BNPL’s quick maturity suggests it filled a need in the marketplace, but Aite-Novarica strategic adviser Thad Peterson and other payments consultants expect 2023 will bring attrition among BNPL providers. That’s likely to lead to consolidation in the industry, with some companies bought by others.
Deal-making revs up
Acquisitions are widely expected to increase in the payments industry this year as difficult economic conditions and less available venture capital lead to lower, more attractive price tags for businesses.
In the first 10 days of 2023, one acquisition has already been announced with the Canadian company Nuvei saying it will purchase Atlanta-based payments integrator Paya for $1.3 billion.
Also, Florida-based payments software company ACI Worldwide is reportedly considering a sale, according to news outlet Bloomberg.
Deals are likely to crop up across the payments landscape, among big and small players alike, and won’t necessarily lead to consolidation because some large companies may be on the cusp of divestitures too.

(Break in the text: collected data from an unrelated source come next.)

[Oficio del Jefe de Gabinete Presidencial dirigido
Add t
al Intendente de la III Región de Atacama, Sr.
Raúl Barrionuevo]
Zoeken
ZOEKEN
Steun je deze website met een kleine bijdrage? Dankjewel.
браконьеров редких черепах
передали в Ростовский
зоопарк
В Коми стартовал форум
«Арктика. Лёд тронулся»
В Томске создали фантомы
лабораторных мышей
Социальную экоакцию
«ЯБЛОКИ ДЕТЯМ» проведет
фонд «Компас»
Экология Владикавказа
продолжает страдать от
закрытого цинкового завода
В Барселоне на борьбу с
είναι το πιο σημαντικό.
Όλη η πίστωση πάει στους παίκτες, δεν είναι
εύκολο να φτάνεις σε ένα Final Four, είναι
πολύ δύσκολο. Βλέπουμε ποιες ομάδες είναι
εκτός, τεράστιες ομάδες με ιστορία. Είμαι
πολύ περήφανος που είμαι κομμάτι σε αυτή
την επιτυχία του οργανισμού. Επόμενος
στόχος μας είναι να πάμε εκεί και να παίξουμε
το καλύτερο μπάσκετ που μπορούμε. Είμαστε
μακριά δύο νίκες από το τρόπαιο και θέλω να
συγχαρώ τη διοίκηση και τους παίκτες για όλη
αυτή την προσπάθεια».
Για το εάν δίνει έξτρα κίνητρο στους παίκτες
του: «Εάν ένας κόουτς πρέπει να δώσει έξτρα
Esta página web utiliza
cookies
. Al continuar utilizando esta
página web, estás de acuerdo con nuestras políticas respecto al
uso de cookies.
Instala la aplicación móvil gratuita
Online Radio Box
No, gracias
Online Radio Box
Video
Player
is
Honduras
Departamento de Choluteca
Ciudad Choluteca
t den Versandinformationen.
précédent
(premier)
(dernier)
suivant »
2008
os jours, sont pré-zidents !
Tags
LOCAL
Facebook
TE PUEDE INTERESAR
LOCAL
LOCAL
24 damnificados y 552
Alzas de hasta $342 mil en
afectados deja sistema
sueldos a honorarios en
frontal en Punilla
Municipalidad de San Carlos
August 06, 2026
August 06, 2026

Investors owning shares in the mega payments processors Fidelity National Information Services and Fiserv are pressuring those companies to consider divestitures that could lead them to break off chunks of their businesses. The companies have declined to comment on those possibilities.
Large incumbents and private equity firms still have plenty of capital for acquisitions, even if smaller fintechs don’t, and that will drive an increase in deal-making this year, said Jamison, whose company sells virtual card and expense management software services.
“Opportunities will arise for M&A to actually accelerate because there's still plenty of money out there in the ecosystem,” Jamison said. ”There's going to be some good technology out there available to purchase because a lot of fintechs will start to run out of capital,”
Young fintechs that find it difficult to raise their next round of capital may suddenly find themselves thinking about a sale, with larger peers waiting in the wings to snap up talent, technology and intellectual property.
Jack Henry & Associates CEO David Foss has said his company is eager to make acquisitions once prices come down. Digital payments behemoth PayPal may also become acquisitive as activist investors push the company to jump-start financial results, Truist Securities analysts suggested in a report last week.
Beating back bad actors
With digital payments on the rise across all sorts of rails, from real-time to B2B to peer-to-peer, fraudsters and other criminals follow the money trail.
That’s why cybersecurity is likely to be an important trend this year too, as payments companies seek to prevent fraud and protect their customers. It’s not just companies taking up defenses. Regulators and lawmakers are seeking to increase safeguards too, especially in light of the FTX crypto exchange collapse.
“Cybersecurity is the area where people are going to continue to double down,” Jamison said.
There has been a proliferation of companies selling software and services for payments protection, from digital identity verification companies, such as Socure, and chargeback fraud prevention firms, including Chargebacks911.
The industry’s efforts to combat fraud have paid off, with card fraud declining for instance, but cybercriminals are evolving too.
“The people who are nefarious actors are becoming more and more sophisticated, using phishing, social phishing, a variety of things, taking over accounts,” Gupta said. “The area of security is an important theme, but I think it's becoming even more important this year.”
Some payments players and software companies, including tech giant Google, have been advocating a move away from passwords to biometrics for years as a way to fight back. Nonetheless, biometrics as a payments method appears to be one would-be trend that won’t take off this year.